So here is the 42-year-old Furyk once again, jousting in another big tournament, out-gunned by the game’s long hitters, closer to the Champions Tour than his rookie year, trying to cap a season that has been less than whole.
In March, he lost in a playoff in Tampa. In June, a snap hook on the 70th hole might have cost him a second U.S. Open. In August, he made a mess of the finishing hole at Akron, carding a double bogey that some viewed as the continuation of a trend. Maybe Furyk couldn’t close anymore.
When Davis Love III made Furyk one of four captain’s pick for the U.S. Ryder Cup team earlier this month, it was widely viewed as a controversial choice.
Furyk says he doesn’t read golf opinion – good or bad – but he has been asked if he feels he must justify Love’s selection, even with 16 PGA Tour wins and seven Ryder Cup appearances behind him.
“Really, the opinions that matter to me are those of my captain and those of my teammates,” Furyk said. “Look at the way I play golf, the way I swing the golf club and grip the putter. Look at the way I go about my business. I don’t hit it very far. I’m short. If I really cared what the critics thought the last 19 years, I really wouldn’t be here, if that makes sense.”
Tiger Woods sees Furyk’s virtues, not the shortcomings of the summer.
“If you think about it, he’s basically two swings away from being probably in the top five in [Ryder Cup] points,” Woods said. “Him being picked is not that controversial to us as players. It might be to some who are outside the team.”
Even Bubba Watson, whose good pals Fowler and Mahan were left off the team, recognizes Furyk’s value.

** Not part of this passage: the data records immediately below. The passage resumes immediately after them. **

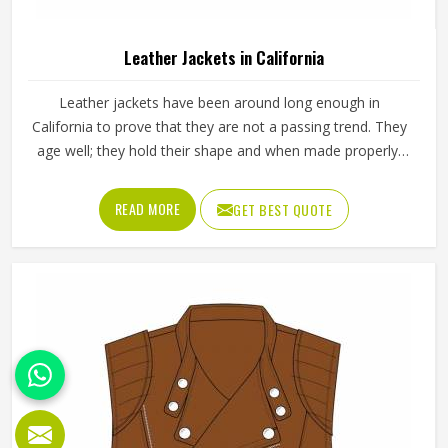
Leather Jackets in California
Leather jackets have been around long enough in
California to prove that they are not a passing trend. They
age well; they hold their shape and when made properly,
they tend to outlast most other outerwear a person in
California owns. Buyers in California who invest in a well-
READ MORE
GET BEST QUOTE
made leather jacket rarely regret it and that keeps
wholesale demand steady from retailers. Jamez Sports
works with genuine and synthetic leather across biker,
bomber and classic jacket styles suited to different
markets in California. If you are looking for Leather Jackets
Manufacturers in California, although we operate from
Sialkot, every bulk order goes through careful leather
selection and detailed stitching on each completed piece
before anything is packed.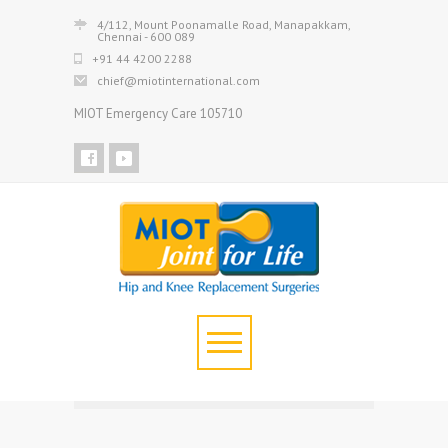
4/112, Mount Poonamalle Road, Manapakkam,
Chennai - 600 089
+91 44 4200 2288
chief@miotinternational.com
MIOT Emergency Care 105710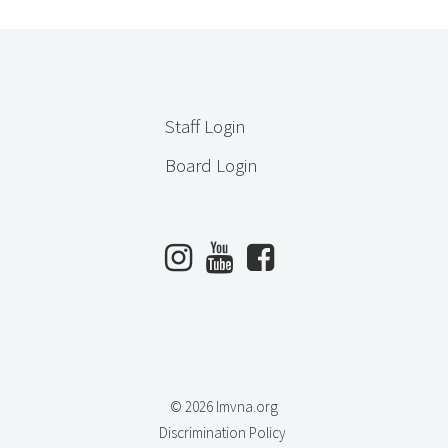
Staff Login
Board Login
© 2026 lmvna.org
Discrimination Policy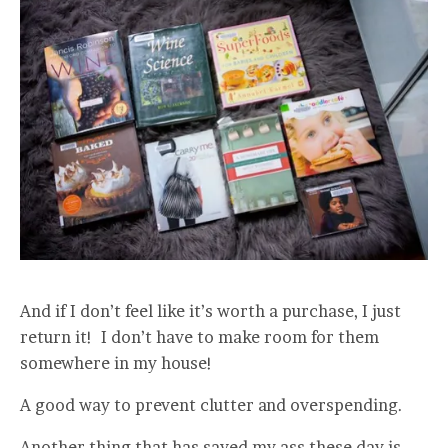
And if I don’t feel like it’s worth a purchase, I just
return it! I don’t have to make room for them
somewhere in my house!
A good way to prevent clutter and overspending.
Another thing that has saved my ass these day is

“He brings leadership, focus, drive, determination,” Watson said. “He’s been around the block. He’s won. He’s lost. He’s cried at a few. That’s the quarterback of the team.”
On Friday, the quarterback was paired with Bubba, out-playing the big lefthander with remarkable precision.
Furyk opened his round with seven straight 3s (he made 10 on the day).
Furyk still has so much to play for, even with two difficult rounds to go, even if he earned his Ryder Cup spot on faith.
Even if the clouds sometimes get in the way.